In den aktuell bewegten Zeiten erinnerte Pastor Meckel an die besonders für Deutschland eindrucksvollen Jahre rund um die Wende 1989, die 1990 in der Wiedervereinigung des getrennten Deutschlands mündete. „Für mich ist diese Zeit damals immer noch ein Wunder – und ein Geschenk Gottes! 45 Jahre, nachdem wir Deutschen so viel Schrecken und Tod über ganz Europa und darüber hinausgebracht haben, nach Jahrzehnten der Diktaturerfahrung und der deutschen und europäischen Teilung wurde es möglich, dass wir uns in Freiheit vereinigen – und das mit Akzeptanz aller unserer Nachbarn, die so viel von uns erlitten haben.“  Es war „eine Glücksstunde der Deutschen im 20. Jahrhundert“. Viele Akteure der friedlichen Revolution vom November 1989 kamen aus den Kirchen und waren auch geprägt von der Europäischen Ökumenischen Versammlung im Mai des Wendejahres.
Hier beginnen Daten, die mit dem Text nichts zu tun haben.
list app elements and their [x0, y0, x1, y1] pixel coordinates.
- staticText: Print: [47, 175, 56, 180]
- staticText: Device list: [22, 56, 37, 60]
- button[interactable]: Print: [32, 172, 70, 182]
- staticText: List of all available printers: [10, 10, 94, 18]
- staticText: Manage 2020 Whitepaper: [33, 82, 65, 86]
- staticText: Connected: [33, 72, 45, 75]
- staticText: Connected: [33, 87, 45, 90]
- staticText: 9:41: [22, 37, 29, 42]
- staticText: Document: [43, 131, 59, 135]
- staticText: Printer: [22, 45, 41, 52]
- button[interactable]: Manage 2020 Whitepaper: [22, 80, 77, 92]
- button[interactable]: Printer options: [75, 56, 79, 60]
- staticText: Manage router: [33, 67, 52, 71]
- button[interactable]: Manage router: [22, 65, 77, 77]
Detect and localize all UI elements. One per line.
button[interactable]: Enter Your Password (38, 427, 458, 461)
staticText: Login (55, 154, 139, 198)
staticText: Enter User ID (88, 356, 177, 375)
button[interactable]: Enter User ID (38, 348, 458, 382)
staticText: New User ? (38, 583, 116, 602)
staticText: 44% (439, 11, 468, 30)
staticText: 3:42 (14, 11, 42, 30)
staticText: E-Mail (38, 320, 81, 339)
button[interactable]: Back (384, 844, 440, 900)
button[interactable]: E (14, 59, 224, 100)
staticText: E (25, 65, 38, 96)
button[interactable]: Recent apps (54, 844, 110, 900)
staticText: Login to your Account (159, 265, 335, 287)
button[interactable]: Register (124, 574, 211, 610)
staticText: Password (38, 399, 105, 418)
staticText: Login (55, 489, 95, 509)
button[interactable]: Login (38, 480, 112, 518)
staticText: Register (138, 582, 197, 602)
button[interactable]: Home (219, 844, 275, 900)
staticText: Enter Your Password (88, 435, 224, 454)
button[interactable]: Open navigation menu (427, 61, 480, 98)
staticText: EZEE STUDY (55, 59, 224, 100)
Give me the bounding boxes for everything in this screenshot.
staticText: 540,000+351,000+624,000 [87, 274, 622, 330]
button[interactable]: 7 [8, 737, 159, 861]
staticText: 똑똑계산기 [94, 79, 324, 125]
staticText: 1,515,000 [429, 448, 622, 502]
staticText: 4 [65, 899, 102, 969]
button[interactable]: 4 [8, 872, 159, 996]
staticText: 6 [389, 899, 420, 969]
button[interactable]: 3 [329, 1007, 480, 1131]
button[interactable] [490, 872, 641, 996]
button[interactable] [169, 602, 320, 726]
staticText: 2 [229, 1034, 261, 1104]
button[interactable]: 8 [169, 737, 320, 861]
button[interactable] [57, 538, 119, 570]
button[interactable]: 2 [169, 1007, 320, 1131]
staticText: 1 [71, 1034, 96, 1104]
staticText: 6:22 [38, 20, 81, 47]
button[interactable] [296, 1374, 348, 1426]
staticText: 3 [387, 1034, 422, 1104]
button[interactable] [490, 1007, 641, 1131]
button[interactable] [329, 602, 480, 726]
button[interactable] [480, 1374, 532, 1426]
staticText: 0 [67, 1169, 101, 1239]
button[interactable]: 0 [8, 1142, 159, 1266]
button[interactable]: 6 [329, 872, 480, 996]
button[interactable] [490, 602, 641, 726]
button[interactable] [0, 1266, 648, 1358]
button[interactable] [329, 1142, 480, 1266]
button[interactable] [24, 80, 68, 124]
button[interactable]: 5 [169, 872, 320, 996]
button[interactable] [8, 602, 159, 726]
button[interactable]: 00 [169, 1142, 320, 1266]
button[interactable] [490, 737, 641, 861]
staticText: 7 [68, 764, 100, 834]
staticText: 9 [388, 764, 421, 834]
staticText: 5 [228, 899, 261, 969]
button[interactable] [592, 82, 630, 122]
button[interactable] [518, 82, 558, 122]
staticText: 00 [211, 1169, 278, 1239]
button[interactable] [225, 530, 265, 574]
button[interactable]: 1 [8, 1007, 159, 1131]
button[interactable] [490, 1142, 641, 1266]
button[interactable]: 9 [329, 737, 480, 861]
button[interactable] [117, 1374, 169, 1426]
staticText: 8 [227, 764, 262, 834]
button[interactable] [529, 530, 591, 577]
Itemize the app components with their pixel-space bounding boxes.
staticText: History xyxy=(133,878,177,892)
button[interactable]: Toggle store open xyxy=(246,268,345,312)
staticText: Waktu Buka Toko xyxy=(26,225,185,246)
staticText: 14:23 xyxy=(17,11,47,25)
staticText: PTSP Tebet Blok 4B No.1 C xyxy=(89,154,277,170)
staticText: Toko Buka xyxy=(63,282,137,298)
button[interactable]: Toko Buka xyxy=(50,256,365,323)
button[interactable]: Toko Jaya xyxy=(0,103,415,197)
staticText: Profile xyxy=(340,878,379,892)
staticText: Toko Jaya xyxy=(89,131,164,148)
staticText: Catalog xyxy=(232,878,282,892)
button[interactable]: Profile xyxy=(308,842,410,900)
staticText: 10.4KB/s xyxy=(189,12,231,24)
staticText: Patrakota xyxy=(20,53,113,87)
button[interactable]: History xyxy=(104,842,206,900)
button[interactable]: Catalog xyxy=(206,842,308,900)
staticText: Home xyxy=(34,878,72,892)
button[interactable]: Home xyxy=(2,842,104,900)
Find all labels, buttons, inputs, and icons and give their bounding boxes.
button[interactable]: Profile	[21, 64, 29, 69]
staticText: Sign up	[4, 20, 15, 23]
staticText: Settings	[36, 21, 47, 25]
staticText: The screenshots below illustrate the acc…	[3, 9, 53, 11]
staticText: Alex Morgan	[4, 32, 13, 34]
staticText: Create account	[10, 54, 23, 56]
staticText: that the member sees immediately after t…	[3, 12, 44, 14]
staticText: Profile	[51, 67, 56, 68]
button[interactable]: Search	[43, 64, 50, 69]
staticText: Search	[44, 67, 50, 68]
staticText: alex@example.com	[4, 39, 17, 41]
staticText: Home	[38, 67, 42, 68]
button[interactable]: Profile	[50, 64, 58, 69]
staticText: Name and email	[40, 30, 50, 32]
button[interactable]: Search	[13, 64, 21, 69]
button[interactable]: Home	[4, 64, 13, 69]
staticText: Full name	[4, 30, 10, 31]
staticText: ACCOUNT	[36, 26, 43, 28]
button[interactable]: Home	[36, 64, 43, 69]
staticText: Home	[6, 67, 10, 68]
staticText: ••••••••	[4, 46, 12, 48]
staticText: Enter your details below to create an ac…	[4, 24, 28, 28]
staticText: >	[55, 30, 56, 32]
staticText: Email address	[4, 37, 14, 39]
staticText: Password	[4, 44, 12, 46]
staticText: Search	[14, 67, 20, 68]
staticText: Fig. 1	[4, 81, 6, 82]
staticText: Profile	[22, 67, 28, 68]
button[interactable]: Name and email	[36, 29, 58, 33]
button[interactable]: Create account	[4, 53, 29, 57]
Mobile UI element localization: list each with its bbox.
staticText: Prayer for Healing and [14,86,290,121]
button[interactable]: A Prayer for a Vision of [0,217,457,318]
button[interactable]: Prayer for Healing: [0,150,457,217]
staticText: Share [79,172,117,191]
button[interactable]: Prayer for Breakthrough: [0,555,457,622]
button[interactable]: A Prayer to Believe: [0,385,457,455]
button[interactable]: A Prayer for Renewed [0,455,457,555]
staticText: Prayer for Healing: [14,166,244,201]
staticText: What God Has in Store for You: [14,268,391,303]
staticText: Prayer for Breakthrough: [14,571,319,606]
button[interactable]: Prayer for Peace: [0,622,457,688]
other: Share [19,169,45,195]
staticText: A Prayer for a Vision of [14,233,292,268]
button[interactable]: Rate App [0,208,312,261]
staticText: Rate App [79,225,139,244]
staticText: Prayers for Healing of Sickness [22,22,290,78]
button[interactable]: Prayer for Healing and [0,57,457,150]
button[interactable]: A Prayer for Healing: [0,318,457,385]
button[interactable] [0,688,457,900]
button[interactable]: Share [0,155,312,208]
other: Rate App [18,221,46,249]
Hier wurden Gerechtigkeit, Frieden und Bewahrung der Schöpfung als die zentralen Herausforderungen formuliert. „Weder die soziale Frage, die der Gerechtigkeit, noch die Bewahrung der Schöpfung, also die Klimafrage, sind für uns erledigt. Ihre Dringlichkeit steht uns heute noch weit stärker vor Augen“.